Naar boven ↑

Rechtspraak

Bakkerij X/werknemer
Gerechtshof 's-Hertogenbosch (Locatie 's-Hertogenbosch), 10 december 2013
ECLI:NL:GHSHE:2013:5974

Bakkerij X/werknemer

Loonvordering. Familierelatie tussen werknemer en werkgever is onvoldoende om van ‘bijkomende omstandigheden’ te spreken in de zin van rechtsverwerking

Werknemer is op 10 oktober 2005 bij Bakkerij X (hierna: de Bakkerij) in dienst getreden als assistent-medewerker bakkerij tegen een salaris van € 1.317 euro per maand en 25 vakantiedagen. Tussen partijen bestaat een familieverhouding. Op 28 januari 2012 heeft er een gesprek plaatsgevonden tussen partijen, waarna werknemer niet meer op het werk is verschenen. Op 30 januari is werknemer naar zijn huisarts gegaan die een burn-out vaststelde. Bij brief van 6 februari 2012 bevestigt de Bakkerij dat werknemer op 29 januari 2012 ontslag heeft genomen. Werknemer stelt zich op het standpunt dat hij geen ontslag heeft genomen maar zich heeft ziek gemeld en vordert doorbetaling van het loon. Voorts vordert werknemer betaling van de over de periode 1 oktober 2007 tot januari 2012 bestaande salarisachterstand, onder meer op grond van de CAO Bakkersbedrijf. De arbeidsovereenkomst is voorwaardelijk ontbonden per 1 juli 2012. In hoger beroep staat de vraag centraal of werknemer (1) ontslag heeft genomen, (2) ziek was en (3) of de loonvordering over vakantiedagen en te laag loon juist is, dan wel of werknemers recht op nakoming niet is verwerkt.
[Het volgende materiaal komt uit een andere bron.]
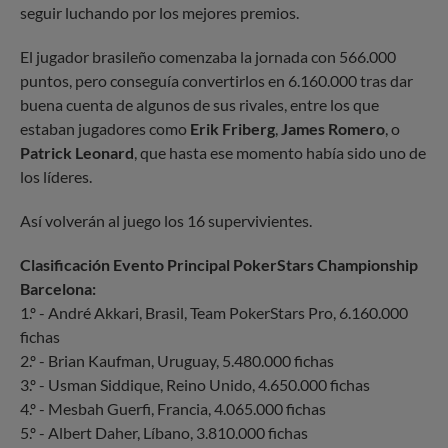
seguir luchando por los mejores premios.
El jugador brasileño comenzaba la jornada con 566.000
puntos, pero conseguía convertirlos en 6.160.000 tras dar
buena cuenta de algunos de sus rivales, entre los que
estaban jugadores como
Erik Friberg
,
James Romero
, o
Patrick Leonard
, que hasta ese momento había sido uno de
los líderes.
Así volverán al juego los 16 supervivientes.
Clasificación Evento Principal PokerStars Championship
Barcelona:
1.º - André Akkari, Brasil, Team PokerStars Pro, 6.160.000
fichas
2.º - Brian Kaufman, Uruguay, 5.480.000 fichas
3.º - Usman Siddique, Reino Unido, 4.650.000 fichas
4.º - Mesbah Guerfi, Francia, 4.065.000 fichas
5.º - Albert Daher, Líbano, 3.810.000 fichas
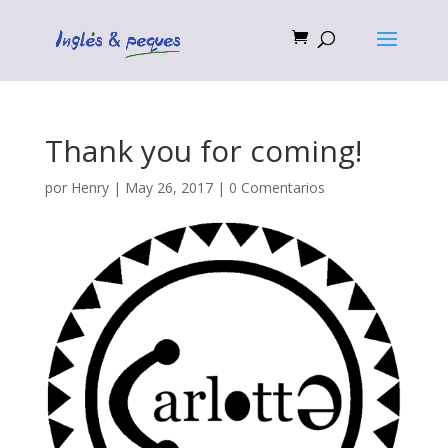
Thank you for coming!
por
Henry
|
May 26, 2017
|
0 Comentarios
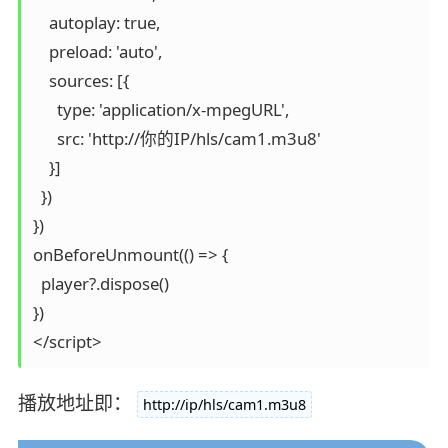
    autoplay: true,

    preload: 'auto',

    sources: [{

      type: 'application/x-mpegURL',

      src: 'http://你的IP/hls/cam1.m3u8'

    }]

  })

})

onBeforeUnmount(() => {

  player?.dispose()

})

</script>
播放地址即：
http://ip/hls/cam1.m3u8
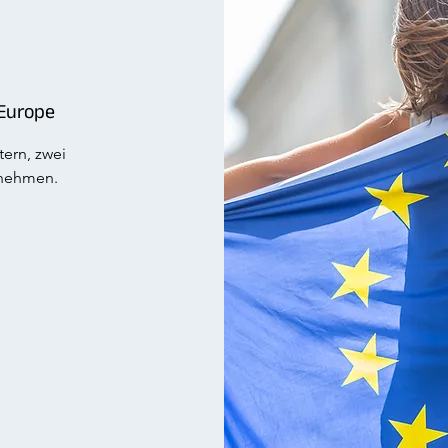
Europe
ern, zwei
nehmen.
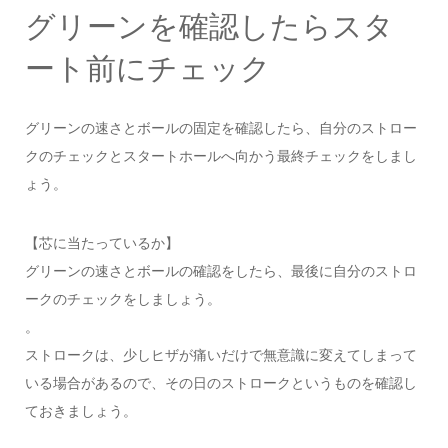
グリーンを確認したらスタ
ート前にチェック
グリーンの速さとボールの固定を確認したら、自分のストロー
クのチェックとスタートホールへ向かう最終チェックをしまし
ょう。
【芯に当たっているか】
グリーンの速さとボールの確認をしたら、最後に自分のストロ
ークのチェックをしましょう。
。
ストロークは、少しヒザが痛いだけで無意識に変えてしまって
いる場合があるので、その日のストロークというものを確認し
ておきましょう。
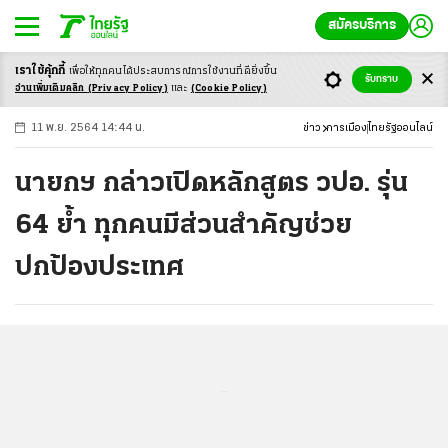
สมัครบริการ
เราใช้คุ้กกี้
เพื่อให้ทุกคนได้ประสบ
การณ์การใช้งานที่ดียิ่งขึ้น
+
ก
ก
-ก
รับทราบ
อ่านเพิ่มเติมคลิก
(Privacy Policy)
และ
(Cookie Policy)
11 พ.ย. 2564 14:44 น.
ข่าว
การเมือง
ไทยรัฐออนไลน์
นายกฯ กล่าวเปิดหลักสูตร วปอ. รุ่น
64 ย้ำ ทุกคนมีส่วนสำคัญช่วย
ปกป้องประเทศ
...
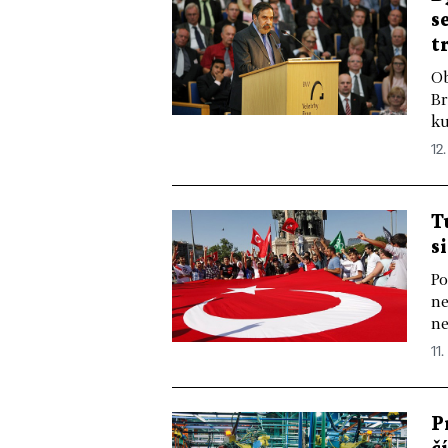
s
t
Ob
Br
ku
12.
T
s
Po
ne
ne
11.
P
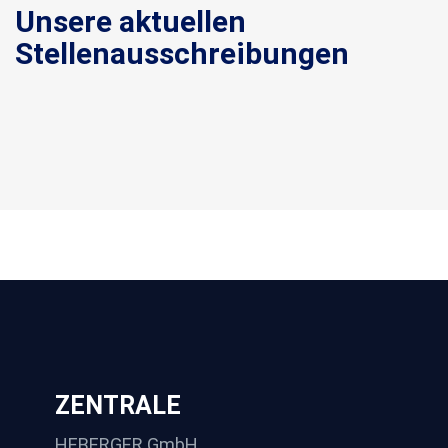
Unsere aktuellen
Stellenausschreibungen
ZENTRALE
HEBERGER GmbH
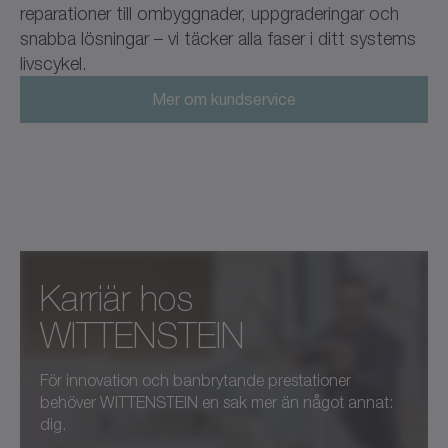
reparationer till ombyggnader, uppgraderingar och
snabba lösningar – vi täcker alla faser i ditt systems
livscykel.
Mer om kundservice
Karriär hos
WITTENSTEIN
För innovation och banbrytande prestationer
behöver WITTENSTEIN en sak mer än något annat:
dig.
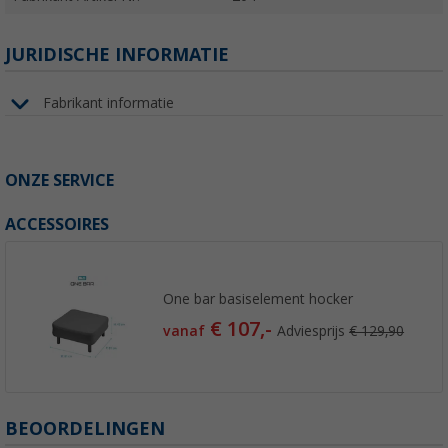
JURIDISCHE INFORMATIE
Fabrikant informatie
ONZE SERVICE
ACCESSOIRES
One bar basiselement hocker
€ 107,-
vanaf
Adviesprijs
€ 129,90
BEOORDELINGEN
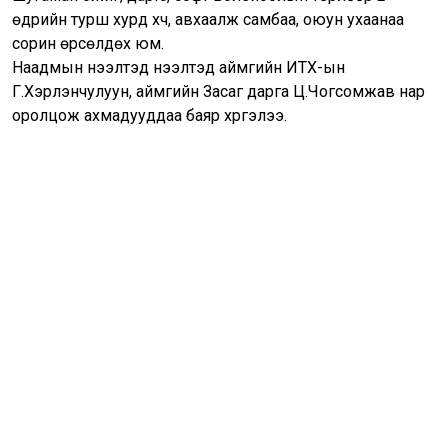
өдрийн турш хурд хүч, авхаалж самбаа, оюун ухаанаа
сорин өрсөлдөх юм.
Наадмын нээлтэд нээлтэд аймгийн ИТХ-ын
Г.Хэрлэнчулуун, аймгийн Засаг дарга Ц.Чогсомжав нар
оролцож ахмадууддаа баяр хүргэлээ.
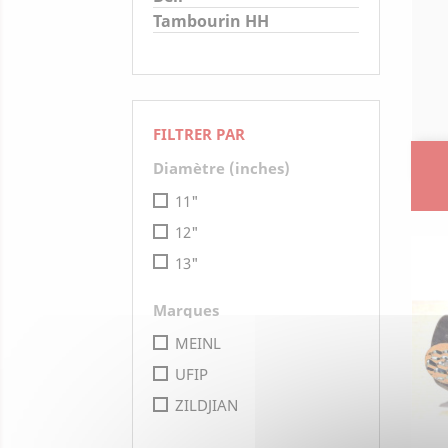
Tambourin HH
FILTRER PAR
Diamètre (inches)
11"
12"
13"
Marques
MEINL
UFIP
ZILDJIAN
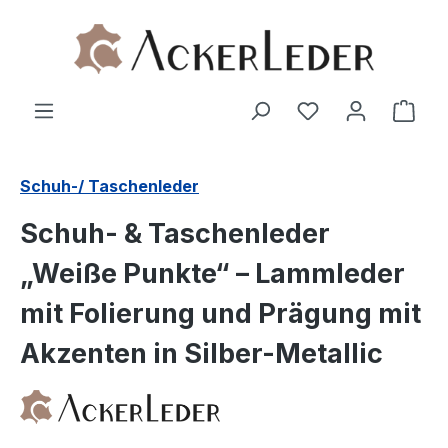
Zum Hauptinhalt springen
Ware
Schuh-/ Taschenleder
Schuh- & Taschenleder
„Weiße Punkte“ – Lammleder
mit Folierung und Prägung mit
Akzenten in Silber-Metallic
Het hof oordeelt als volgt. Anders dan de Bakkerij stelt, is geen sprake van een door de werknemer genomen ontslag. Voorts blijkt uit het verslag van de huisarts, welke nadien is gevolgd door de bedrijfsarts en UWV, dat werknemer op 30 januari niet in staat was de bedongen werkzaamheden te verrichten wegens ziekte. Een deel van de loonvordering is wel verjaard.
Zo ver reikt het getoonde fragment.